Read Museum of the Weird Online
Authors: Amelia Gray
When he was young, one of his teachers in grade school showed the class a video of a slaughterhouse. It began slowly, the picture grainy and unclear, the storyline featuring frowning men in white lab coats and packages of meat on a store shelf, but a brief segment at the middle of the video showed the actual process of the killing; the animals screaming and bleeding between metal railings, their heads swinging.
Roger couldn’t remember what type of animal was featured. He was in the fourth grade, and one of the girls in the class threw up in a trashcan next to the teacher’s desk. Roger watched her. He took a pencil out of his plastic pencil case and drove it slowly into his hand. The graphite left a black mark on his palm, ringed with purple. The teacher was fired later that month.
As he ate his lunch, Roger decided that the pig never turned into pork. The pig was always pork, from the moment it was born into the world.
* * *
The hot water ran out at home that evening and Roger shivered as he rinsed his hair. He dressed and knocked on Olive’s door. She was wearing her hospital gown and had a towel wrapped around her head.

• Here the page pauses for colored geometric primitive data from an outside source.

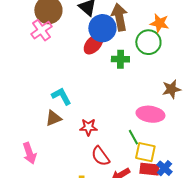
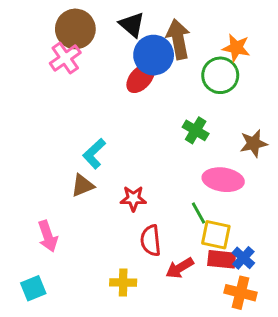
green cross: (120, 59) -> (196, 130), moved, turned 30
cyan L-shape: (61, 96) -> (94, 154), turned -105
red semicircle: (100, 156) -> (151, 241), turned 30

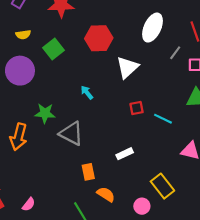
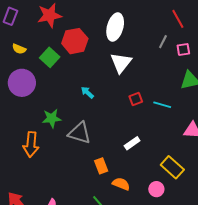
white ellipse: (152, 28) -> (115, 27), moved
yellow semicircle: (23, 35) -> (19, 49), turned 40
red hexagon: (99, 38) -> (75, 41), moved

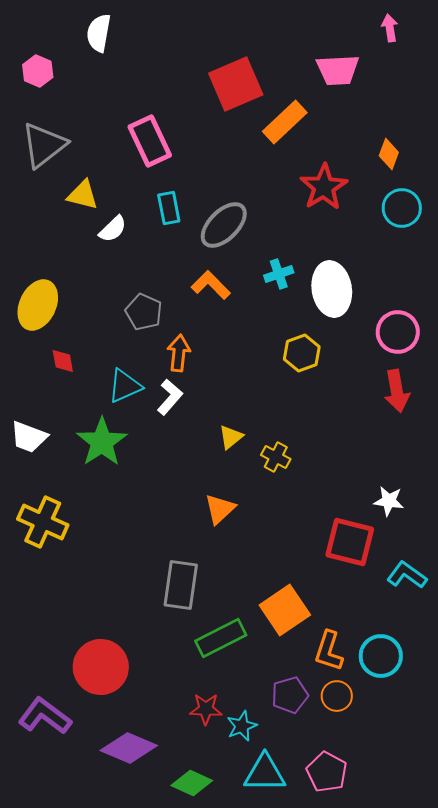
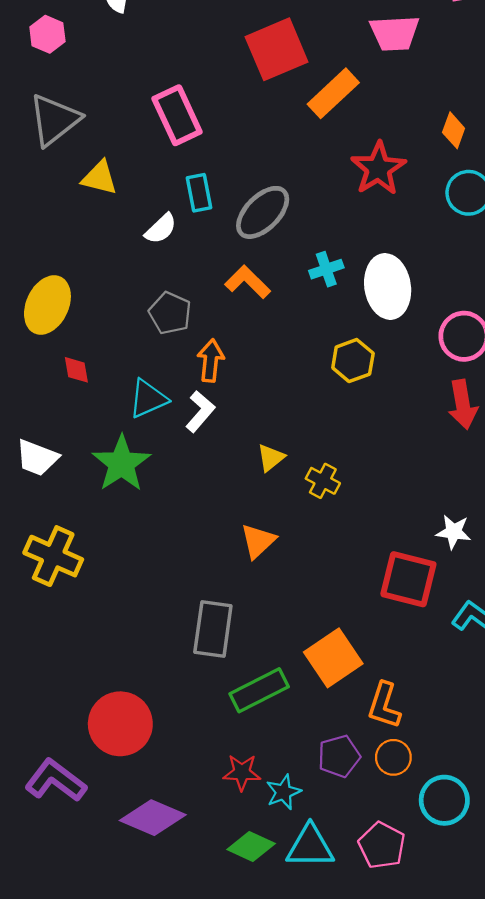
white semicircle: (113, 229) -> (161, 229), moved
cyan circle: (381, 656) -> (444, 800), moved
green diamond: (192, 783) -> (251, 846), moved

“So that’s where the hot water went,” she said, tousling his wet hair.
“The pig was always pork,” said Roger.
Olive thought about it. “I want to show you something,” she said. “But you can’t tell anyone. And you have to wait while I change.”
“Okay,” he said.
She was still wearing the hospital gown when she opened the door again to invite him in. The gown was cinched with a silver belt. She was holding a shoebox.
“You can’t tell anyone,” she said. “This is illegal.” She opened the box. Inside was a clear plastic bag, with a small brown object that looked like a dried mushroom. Olive shook the box gently, as if it might come alive.
“Tongue,” she said. “An actual tongue, from a person.”
Roger touched the edge of the shoebox, and then shoved his hands into his pockets. “Really,” he said.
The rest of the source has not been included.